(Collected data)

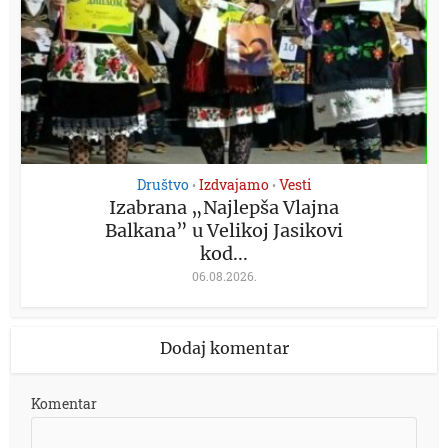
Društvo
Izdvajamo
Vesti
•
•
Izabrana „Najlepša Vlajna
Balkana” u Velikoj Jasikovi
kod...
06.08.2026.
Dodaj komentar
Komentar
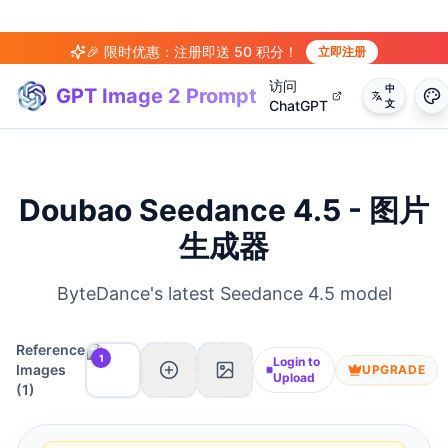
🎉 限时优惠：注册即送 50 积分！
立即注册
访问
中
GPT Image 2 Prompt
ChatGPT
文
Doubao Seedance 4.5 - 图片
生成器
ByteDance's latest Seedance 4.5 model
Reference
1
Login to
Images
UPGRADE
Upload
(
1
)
--
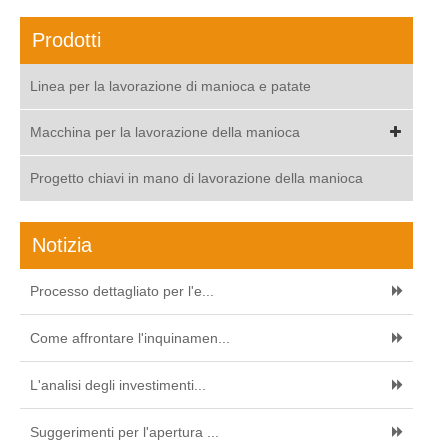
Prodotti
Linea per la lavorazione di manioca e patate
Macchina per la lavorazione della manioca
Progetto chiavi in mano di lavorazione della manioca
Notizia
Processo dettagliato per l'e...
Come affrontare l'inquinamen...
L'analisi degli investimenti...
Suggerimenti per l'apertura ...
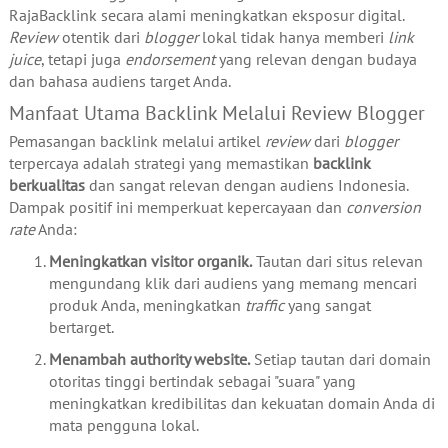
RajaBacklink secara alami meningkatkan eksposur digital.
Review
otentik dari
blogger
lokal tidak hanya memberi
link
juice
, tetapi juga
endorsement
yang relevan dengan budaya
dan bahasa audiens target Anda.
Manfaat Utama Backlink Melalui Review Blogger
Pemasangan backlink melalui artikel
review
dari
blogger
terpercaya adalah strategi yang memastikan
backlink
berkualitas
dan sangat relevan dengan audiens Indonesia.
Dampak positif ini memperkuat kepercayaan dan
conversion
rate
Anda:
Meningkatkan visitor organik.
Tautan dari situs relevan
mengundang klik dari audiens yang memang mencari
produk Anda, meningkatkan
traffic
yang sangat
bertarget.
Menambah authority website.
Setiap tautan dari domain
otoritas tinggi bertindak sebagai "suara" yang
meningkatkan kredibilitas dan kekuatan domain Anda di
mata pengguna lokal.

PROBLEM DESCRIPTION:
Every line of the entries above that includes "lavorazione" should be copied.

WRITTEN REPLY:
Linea per la lavorazione di manioca e patate
Macchina per la lavorazione della manioca
Progetto chiavi in mano di lavorazione della manioca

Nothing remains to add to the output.